Homemade Cream Cheese and Whey for Soaking

This really does taste good and it will give you a decent supply of whey for other soaking or preserving needs. If you can't handle the gamey flavor of the yogurt, use a high quality non-growth hormone plain yogurt. Yogurt from Jersey Cows is best.
1 quart grass fed plain yogurt.
items you need.
thin cloth
Large bowl
Rubber band
a Wooden spoon

Place cloth in strainer in a larger bowl. Put yogurt on the cloth in the strainer. Let stand at room temp for several hours. When yogurt has started to thicken some, pick up cloth being careful not to squeeze the curds of cheese and tie with a rubber band. Attach yogurt cloth to a wooden spoon and let drip free from touching the bowl until all whey is out.

When finished transfer cream cheese to a bowl or glass storage container, cover and fridge for up to 2 months.

The whey will be the yellow liquid. place this in a jar in the fridge, and this keeps for 6 months.

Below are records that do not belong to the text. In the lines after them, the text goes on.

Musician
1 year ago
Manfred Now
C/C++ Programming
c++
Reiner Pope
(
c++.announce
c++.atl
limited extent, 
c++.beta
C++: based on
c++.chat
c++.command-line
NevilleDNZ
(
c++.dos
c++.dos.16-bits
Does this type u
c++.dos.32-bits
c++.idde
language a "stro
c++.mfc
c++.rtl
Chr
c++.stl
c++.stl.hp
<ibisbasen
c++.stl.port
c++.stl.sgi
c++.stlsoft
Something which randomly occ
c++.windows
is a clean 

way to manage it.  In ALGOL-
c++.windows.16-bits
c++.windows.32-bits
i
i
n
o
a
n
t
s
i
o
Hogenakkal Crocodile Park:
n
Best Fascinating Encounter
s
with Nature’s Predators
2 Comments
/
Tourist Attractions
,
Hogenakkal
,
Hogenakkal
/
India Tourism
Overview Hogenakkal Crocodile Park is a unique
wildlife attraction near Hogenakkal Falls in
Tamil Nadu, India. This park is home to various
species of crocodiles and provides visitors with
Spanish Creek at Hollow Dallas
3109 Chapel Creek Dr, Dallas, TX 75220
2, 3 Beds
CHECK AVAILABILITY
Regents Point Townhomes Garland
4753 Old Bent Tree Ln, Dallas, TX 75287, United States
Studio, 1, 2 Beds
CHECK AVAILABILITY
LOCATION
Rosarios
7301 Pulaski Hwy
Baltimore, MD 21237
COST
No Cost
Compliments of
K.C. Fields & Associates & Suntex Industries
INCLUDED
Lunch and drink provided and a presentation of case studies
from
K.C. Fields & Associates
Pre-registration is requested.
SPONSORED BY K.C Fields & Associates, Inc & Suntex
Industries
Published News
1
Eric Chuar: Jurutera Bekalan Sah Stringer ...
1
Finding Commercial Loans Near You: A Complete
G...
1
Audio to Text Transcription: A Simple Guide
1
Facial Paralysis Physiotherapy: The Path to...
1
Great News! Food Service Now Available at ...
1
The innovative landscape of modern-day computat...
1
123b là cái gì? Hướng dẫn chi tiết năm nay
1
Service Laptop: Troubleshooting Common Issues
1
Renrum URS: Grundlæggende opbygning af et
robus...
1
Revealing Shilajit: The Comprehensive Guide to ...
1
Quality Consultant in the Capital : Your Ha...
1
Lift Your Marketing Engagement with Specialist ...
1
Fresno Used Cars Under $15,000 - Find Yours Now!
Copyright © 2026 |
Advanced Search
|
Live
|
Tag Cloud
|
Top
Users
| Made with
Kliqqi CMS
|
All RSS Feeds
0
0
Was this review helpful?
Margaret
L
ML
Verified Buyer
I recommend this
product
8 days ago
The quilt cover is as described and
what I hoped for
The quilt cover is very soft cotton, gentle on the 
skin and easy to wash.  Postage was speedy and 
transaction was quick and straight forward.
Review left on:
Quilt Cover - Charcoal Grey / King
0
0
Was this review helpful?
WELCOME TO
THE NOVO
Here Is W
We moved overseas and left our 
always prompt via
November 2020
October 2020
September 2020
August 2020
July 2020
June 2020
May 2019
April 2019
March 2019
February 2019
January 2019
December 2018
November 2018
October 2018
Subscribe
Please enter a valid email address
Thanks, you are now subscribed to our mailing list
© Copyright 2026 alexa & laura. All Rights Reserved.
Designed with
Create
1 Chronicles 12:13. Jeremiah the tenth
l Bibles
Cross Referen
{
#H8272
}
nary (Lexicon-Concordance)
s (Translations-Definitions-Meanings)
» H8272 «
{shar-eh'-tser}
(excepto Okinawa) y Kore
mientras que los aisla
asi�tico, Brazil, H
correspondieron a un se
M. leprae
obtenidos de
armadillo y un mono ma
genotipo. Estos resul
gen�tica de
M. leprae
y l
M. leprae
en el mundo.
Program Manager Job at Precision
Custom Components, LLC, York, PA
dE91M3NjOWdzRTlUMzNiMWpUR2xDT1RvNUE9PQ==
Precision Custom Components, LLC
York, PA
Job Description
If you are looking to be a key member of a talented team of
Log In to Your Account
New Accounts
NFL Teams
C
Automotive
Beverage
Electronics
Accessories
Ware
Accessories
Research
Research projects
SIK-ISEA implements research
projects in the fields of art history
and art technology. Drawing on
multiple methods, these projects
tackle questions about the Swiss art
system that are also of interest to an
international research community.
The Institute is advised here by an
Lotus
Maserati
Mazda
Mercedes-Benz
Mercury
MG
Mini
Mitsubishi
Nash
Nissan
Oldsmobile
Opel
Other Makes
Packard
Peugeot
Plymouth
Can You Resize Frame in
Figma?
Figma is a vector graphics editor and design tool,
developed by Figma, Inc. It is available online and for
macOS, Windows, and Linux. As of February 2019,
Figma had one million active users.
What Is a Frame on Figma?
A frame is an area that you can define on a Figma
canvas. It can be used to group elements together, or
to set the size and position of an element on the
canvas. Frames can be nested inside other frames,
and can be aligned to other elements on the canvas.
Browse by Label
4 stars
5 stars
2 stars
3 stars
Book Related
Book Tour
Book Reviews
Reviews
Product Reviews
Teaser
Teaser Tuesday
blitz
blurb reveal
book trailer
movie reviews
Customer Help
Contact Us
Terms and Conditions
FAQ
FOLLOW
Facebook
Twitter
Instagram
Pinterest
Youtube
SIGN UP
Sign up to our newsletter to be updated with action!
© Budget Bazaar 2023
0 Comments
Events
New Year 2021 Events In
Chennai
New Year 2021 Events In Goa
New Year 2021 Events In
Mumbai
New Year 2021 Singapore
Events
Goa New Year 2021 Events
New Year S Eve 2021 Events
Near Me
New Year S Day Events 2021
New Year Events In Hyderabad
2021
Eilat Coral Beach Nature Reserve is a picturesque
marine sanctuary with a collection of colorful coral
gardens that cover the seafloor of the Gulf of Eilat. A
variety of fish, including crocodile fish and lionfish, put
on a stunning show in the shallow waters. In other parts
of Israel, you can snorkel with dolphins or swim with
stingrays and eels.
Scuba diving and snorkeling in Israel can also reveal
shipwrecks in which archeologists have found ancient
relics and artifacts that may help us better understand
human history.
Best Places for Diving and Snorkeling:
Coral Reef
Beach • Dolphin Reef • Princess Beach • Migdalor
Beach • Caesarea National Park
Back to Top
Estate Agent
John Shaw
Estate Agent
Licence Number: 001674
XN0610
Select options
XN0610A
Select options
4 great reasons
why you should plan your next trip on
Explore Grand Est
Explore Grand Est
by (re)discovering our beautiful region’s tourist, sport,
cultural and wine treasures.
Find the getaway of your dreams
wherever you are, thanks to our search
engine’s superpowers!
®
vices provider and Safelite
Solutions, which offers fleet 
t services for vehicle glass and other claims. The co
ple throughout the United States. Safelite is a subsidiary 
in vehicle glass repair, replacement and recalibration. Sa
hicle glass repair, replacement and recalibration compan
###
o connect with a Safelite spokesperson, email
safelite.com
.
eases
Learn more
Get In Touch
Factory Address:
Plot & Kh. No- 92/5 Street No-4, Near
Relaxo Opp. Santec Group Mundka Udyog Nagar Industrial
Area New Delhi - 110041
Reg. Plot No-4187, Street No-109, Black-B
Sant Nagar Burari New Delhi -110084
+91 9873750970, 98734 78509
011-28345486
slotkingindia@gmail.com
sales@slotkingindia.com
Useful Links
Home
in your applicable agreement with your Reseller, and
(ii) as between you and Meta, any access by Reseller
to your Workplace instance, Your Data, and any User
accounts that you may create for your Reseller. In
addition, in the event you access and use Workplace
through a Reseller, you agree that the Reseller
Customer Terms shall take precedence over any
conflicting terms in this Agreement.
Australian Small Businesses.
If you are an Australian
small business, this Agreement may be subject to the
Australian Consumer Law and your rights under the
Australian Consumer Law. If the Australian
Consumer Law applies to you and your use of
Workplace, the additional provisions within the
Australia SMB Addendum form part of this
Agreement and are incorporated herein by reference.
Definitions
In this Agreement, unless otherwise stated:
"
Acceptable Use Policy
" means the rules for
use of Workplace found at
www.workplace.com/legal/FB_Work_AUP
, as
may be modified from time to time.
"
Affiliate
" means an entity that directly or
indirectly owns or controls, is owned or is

Why would you want whey? Whey acts as a pre-digestor for phytic acid which is found in a majority of grains and legumes. Phytic Acid cannot be absorbed or broken down by the body and hinders the body from obtaining total nutrient counts from the food being consumed. We use whey for soaking cracked oats for our breakfast, quinoa, and for preservation of lactic acid fermented foods! All of which taste really good, even if they sound a little scary. Don't be intimidated, doing a kitchen overhaul takes time!